We remain far from anything that would truly emulate how people think. “Whether these models are going to reach human-level intelligence—I think that’s not likely, given the kinds of architectures that they use right now,” Mitchell told me. Even if a program such as Meta’s ImageBind can process images and sound, humans also learn by interacting with other people, have long-term memory and grow from experience, and are the products of millions of years of evolution—to name only a few ways artificial and organic intelligence don’t align.
And just as throwing more textual data at AI models didn’t solve long-standing problems with bias and fabrication, throwing more types of data at the machines won’t necessarily do so either. A program that ingests not only biased text but also biased images will still produce harmful outputs, just across more media. Text-to-image models like Stable Diffusion, for instance, have been shown to perpetuate racist and sexist biases, such as associating Black faces with the word thug. Opaque infrastructures and training data sets make it hard to regulate and audit the software; the possibility of labor and copyright violations might only grow as AI has to vacuum up even more types of data.

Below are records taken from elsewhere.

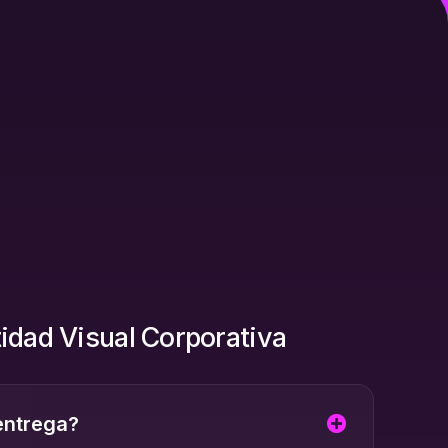
tidad Visual Corporativa
entrega?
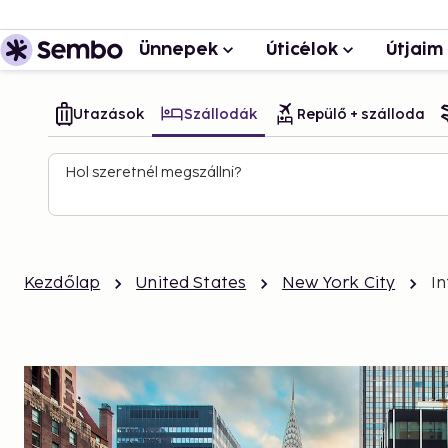
Ünnepek
Úticélok
Útjaim
Utazások
Szállodák
Repülő + szálloda
Hol szeretnél megszállni?
Kezdőlap
United States
New York City
I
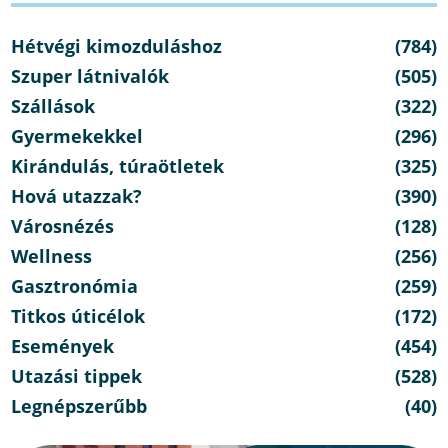
Hétvégi kimozduláshoz
(784)
Szuper látnivalók
(505)
Szállások
(322)
Gyermekekkel
(296)
Kirándulás, túraötletek
(325)
Hová utazzak?
(390)
Városnézés
(128)
Wellness
(256)
Gasztronómia
(259)
Titkos úticélok
(172)
Események
(454)
Utazási tippek
(528)
Legnépszerűbb
(40)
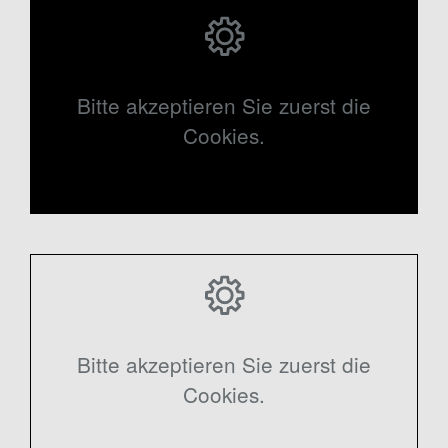
Bitte akzeptieren Sie zuerst die
Cookies.
Bitte akzeptieren Sie zuerst die
Cookies.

Multimodal AI might even be more susceptible to certain kinds of manipulations, such as altering key pixels in an image, than models proficient only in language, Mitchell said. Some form of fabrication will likely continue, and perhaps be even more convincing and dangerous because the hallucinations will be visual—imagine AI conjuring a scandal on the scale of fake images of Donald Trump’s arrest. “I don’t think multimodality is a silver bullet or anything for many of these issues,” Koh said.

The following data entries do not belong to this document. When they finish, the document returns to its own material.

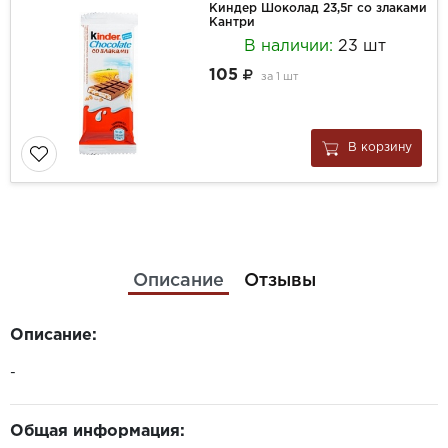
Киндер Шоколад 23,5г со злаками
Кантри
В наличии:
23 шт
105
за
1 шт
В корзину
Описание
Отзывы
Описание:
-
Общая информация:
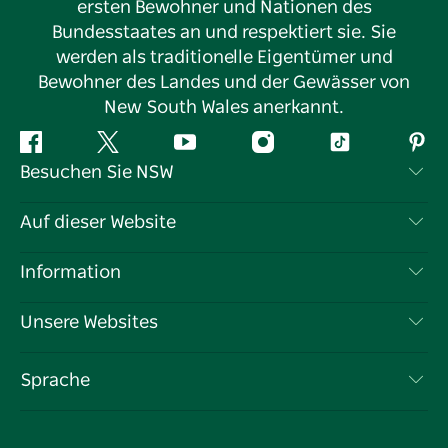
ersten Bewohner und Nationen des
Bundesstaates an und respektiert sie. Sie
werden als traditionelle Eigentümer und
Bewohner des Landes und der Gewässer von
New South Wales anerkannt.
Facebook
Twitter
YouTube
Instagram
TikTok
Pint
Besuchen Sie NSW
Kontaktieren Sie uns
Auf dieser Website
Haftungsausschluss
Reiseziele
Information
Datenschutz
Aktivitäten
Reiseinformationen
Unsere Websites
Cookie-Hinweis
Roadtrips in New South Wales
Tragen Sie Ihr Unternehmen ein
Nutzungsbedingungen
Sydney.com
Veranstaltungen
Sprache
Unternehmen in NSW
Destination NSW Corporate
Unterkunft
Bildung in New South Wales
Geschäftsveranstaltungen in New South Wales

Intelligence aside, multimodal AI might just be a better business proposition. Language models are already a gold rush for Silicon Valley: Before the corporate boom in multimodality, OpenAI reportedly expected $1 billion in revenue by 2024; multiple recent analyses predicted that ChatGPT will add tens of billions of dollars to Microsoft’s annual revenue in a few years.
Going multimodal could be like searching for El Dorado. Such programs will simply offer more to customers than the plain, text-only ChatGPT, such as describing images and videos, interpreting or even producing diagrams, being more useful personal assistants, and so on. Multimodal AI could help consultants and venture capitalists make better slide decks, improve existing but spotty software that describes images and the environment to visually impaired people, speed the processing of onerous electronic health records, and guide us along streets not as a map, but by observing the buildings around us.
Applications to robotics, self-driving cars, medicine, and more are easy to conjure, even if they never materialize—like a golden city that, even if it proves mythical, still justifies conquest. Multimodality will not need to produce clearly more intelligent machines to take hold. It just needs to make more apparently profitable ones.